A noter également le joli motif de Gandalf le Blanc et Gris-poil, calibré pour cordes (quelques cuivres les soutiennent néanmoins), et décrit une certaine perfection. A chaque fois que Gandalf chevauche son destrier et parcourt d’immenses plaines, ce thème magnifie les somptueux paysages que nous offrent les plans larges. Il apparaît dans sa version la plus majestueuse lorsque Gandalf et Eomer apportent le soutien tant attendu et portent le coup de grâce à l'armée de Saroumane. Tant dans sa démarche que dans sa réalisation, ce thème ne peut que rappeler le Concierto de Aranjuez, en raison de la répétition de cette broderie inférieure (une broderie, c’est tout simple, c’est comme Ré-Do-Ré, Sol-Fa-Sol, Mi-Ré-Mi, ...).

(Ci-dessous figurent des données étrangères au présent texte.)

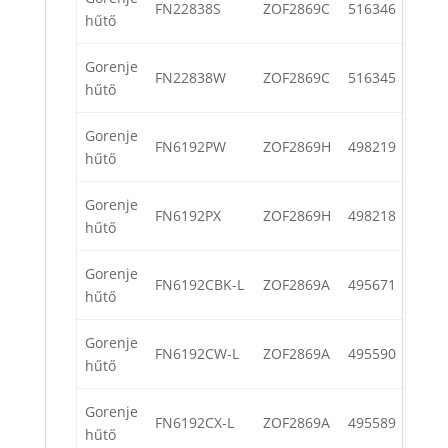
FN22838S
ZOF2869C
516346
hűtő
Gorenje
FN22838W
ZOF2869C
516345
hűtő
Gorenje
FN6192PW
ZOF2869H
498219
hűtő
Gorenje
FN6192PX
ZOF2869H
498218
hűtő
Gorenje
FN6192CBK-L
ZOF2869A
495671
hűtő
Gorenje
FN6192CW-L
ZOF2869A
495590
hűtő
Gorenje
FN6192CX-L
ZOF2869A
495589
hűtő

Mais dans cet opus, les thèmes de Sauron et de Saroumane se font beaucoup plus insistants et massifs, notamment au niveau des cuivres (Saroumane s’adressant à son armée comprend un leitmotiv dantesque) , celui de Sauron se montre de plus en plus fort (déjà « The Black Gate Is Closed ») jusqu’à son apogée dans Le Retour Du Roi.

Au fur et à mesure que Frodon et Sam évoluent dans des milieux de plus en plus austères et hostiles, la musique se fait beaucoup plus grave et tumultueuse. C’était déjà le cas avec le thème des Nazgûls qui venait rompre l’équilibre musical de la Comté mis en place, tels des Détraqueurs qui changent immédiatement l’atmosphère dans lesquels ils se trouvent. Les instruments de l’orchestre commencent à se pervertir, et à devenir plus stridents et irréguliers. Par exemple, lorsque les trois hobbits (enfin, deux et demi ^^) traversent le Marais des Morts, un glissando horrifique très ample au violon strident et aux voix intensifie chaque vision portées sur un cadavre, en plus des à-coups portés par le tuba. Les voix sont aliénées, et ne représente absolument pas la noblesse de la légende, mais les âmes des guerriers maudits, ce qui les rend beaucoup plus malsaines et dissonantes.

La forêt de Fangorn en est aussi un exemple, la musique se montre assez angoissante et imprévisible lorsque Merry et Pippin y pénètrent, mais aussi lorsqu’Aragorn, Legolas et Gimli font de même pour les retrouver. Notamment le thème de l’Ent Silvebarbe (vraiment un thème de circonstance), qui l'accompagne avec Merry et Pippin lorsqu’ils parcourent la forêt de Fangorn. Des percussions boisées et cycliques rythment les pas de l'Ent, alors que basson, contrebasson et contrebasse jouent des mélodies évoluant très lentement dans des directions imprévisibles. Parmi les plus graves de l’orchestre, ces instruments donnent une sensation inquiétante, celle d’évoluer dans un espace assez étendu mais obscur, et surtout méconnu (la forêt n’est pas très accueillante ces temps-ci).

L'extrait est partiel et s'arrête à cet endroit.